The Zoo can't breed enough insects currently to keep up with demand, though they hope to in the future, and a local supplier breeds insects of all sizes for the zoo's residents.
Every day Mr Pownall preps each crate for each animal with a mix of everything they'll need, the walk in fridge is like a mini greengrocers for the zoo.
In the centre of the fridge there's a tower of crates, each with a yellow Post-It note, labeling which of the residents would be getting their paws (or hooves) on the meal inside.

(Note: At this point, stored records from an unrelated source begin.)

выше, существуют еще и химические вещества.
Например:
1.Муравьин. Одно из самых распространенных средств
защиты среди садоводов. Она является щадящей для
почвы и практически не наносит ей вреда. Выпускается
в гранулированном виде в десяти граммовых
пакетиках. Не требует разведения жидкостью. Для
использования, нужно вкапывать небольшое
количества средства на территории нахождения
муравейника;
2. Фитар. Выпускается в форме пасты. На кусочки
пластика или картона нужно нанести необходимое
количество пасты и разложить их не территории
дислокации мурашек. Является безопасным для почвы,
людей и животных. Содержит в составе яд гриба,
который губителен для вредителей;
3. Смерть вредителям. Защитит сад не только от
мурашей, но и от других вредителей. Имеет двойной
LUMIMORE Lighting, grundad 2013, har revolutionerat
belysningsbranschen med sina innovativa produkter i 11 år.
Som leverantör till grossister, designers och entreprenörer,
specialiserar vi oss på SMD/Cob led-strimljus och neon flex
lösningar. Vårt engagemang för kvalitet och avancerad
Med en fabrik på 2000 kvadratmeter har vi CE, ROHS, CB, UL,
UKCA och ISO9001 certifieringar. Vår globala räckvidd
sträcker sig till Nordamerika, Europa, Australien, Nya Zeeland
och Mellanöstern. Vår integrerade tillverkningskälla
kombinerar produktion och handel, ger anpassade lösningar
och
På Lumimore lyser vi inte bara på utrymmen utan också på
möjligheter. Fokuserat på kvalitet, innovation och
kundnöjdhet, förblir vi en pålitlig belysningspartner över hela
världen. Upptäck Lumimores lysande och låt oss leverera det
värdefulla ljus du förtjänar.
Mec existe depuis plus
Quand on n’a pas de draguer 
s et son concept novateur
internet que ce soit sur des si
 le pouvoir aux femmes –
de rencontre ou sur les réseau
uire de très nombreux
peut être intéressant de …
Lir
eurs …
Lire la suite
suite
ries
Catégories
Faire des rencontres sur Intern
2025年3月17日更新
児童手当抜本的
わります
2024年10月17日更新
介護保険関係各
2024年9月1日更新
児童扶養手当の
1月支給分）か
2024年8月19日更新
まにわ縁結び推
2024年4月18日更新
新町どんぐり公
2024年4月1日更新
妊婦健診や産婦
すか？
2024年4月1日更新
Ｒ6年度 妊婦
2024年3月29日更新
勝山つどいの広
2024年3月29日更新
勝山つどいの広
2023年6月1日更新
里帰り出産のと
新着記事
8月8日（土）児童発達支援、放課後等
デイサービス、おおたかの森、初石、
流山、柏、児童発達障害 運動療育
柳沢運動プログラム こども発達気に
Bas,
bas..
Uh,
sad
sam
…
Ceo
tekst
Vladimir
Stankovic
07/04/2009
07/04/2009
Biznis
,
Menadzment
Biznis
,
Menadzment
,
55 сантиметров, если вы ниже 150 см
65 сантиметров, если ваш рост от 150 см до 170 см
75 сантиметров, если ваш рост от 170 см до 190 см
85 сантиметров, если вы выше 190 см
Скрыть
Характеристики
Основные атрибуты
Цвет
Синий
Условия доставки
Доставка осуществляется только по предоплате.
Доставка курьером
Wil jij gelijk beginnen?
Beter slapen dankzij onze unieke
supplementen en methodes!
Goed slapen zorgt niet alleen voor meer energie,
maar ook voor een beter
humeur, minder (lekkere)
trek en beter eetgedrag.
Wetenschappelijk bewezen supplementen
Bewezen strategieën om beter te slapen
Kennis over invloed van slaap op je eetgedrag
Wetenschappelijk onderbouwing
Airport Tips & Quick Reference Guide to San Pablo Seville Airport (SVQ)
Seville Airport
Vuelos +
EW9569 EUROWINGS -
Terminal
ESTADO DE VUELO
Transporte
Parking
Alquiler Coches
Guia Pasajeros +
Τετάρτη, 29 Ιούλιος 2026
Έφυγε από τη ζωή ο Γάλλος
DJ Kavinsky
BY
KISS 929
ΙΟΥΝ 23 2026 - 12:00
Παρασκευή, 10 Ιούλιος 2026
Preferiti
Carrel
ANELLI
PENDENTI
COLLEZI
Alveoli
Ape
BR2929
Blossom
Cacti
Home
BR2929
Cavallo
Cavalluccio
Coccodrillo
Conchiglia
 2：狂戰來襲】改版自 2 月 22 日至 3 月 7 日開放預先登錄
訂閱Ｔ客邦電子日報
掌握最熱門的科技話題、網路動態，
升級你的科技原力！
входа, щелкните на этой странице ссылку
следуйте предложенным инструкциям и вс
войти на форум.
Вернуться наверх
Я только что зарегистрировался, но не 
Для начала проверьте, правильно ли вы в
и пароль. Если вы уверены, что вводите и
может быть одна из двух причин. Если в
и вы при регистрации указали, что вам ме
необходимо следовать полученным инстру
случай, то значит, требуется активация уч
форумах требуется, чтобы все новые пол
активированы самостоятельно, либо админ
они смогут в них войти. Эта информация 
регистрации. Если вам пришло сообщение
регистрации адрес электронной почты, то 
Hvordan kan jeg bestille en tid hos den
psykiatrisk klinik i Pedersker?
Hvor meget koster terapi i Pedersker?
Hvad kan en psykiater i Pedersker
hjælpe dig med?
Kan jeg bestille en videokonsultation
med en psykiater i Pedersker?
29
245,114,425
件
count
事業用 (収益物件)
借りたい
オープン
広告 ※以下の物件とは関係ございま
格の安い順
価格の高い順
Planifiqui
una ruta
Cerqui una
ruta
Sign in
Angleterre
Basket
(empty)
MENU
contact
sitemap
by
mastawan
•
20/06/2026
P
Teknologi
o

In a big, grey crate is the elephant diet for two days, "there's one marked for birds, giraffe, nayala, rhino baboon, lemur, tamarin, squirrel monkeys, saimans, flying fox, agouti, so all of that is for one particular section which is for the rainforest and it's all for today".
After the crates are checked they have to be delivered.
Once they're stacked onto his truck, dry goods are added and anything the keepers may have asked for, batteries, suncream, before Ian drives through the zoo to make deliveries.
As the sun came up, giraffes made their way out of their house, stretching their legs and a few curious ostriches eyed us through the fence.
The crates will stay at their sections until feeding time when the keepers arrive, but Mr Pownall isn't done yet.
Back at the stores, he begins to prep all the food boxes for the next day and it's no easy task. Each animal needs a specific diet which changes throughout the week and the year.
"In the squirrel monkey diet for today there are pears oranges, rock melon, beetroot swede, parsley spinach, green beans frozen peas, nine boiled eggs and some monkey cubes.
"I've got three eggs to add to that which I'm just going to put in that I boiled last night. I boil 72 hard-boiled eggs a day.
"The agouti gets a different diet seven days a week, so does the capybara and spider monkey. However, if we look at the giraffe, daily gets the same four items seven days a week and the rest of its diet is made up with browse (tree and shrub branches), pellets and other items."
A capybara is a South American rodent - the biggest in the world. They look like good-natured, dog sized guinea pigs. At Auckland Zoo, they live with the squirrel monkeys.
Mr Pownall's day won't finish till 2pm but we got to watch as the carefully prepared food boxes were unpacked and the capybaras tuck into a breakfast of silverbeet.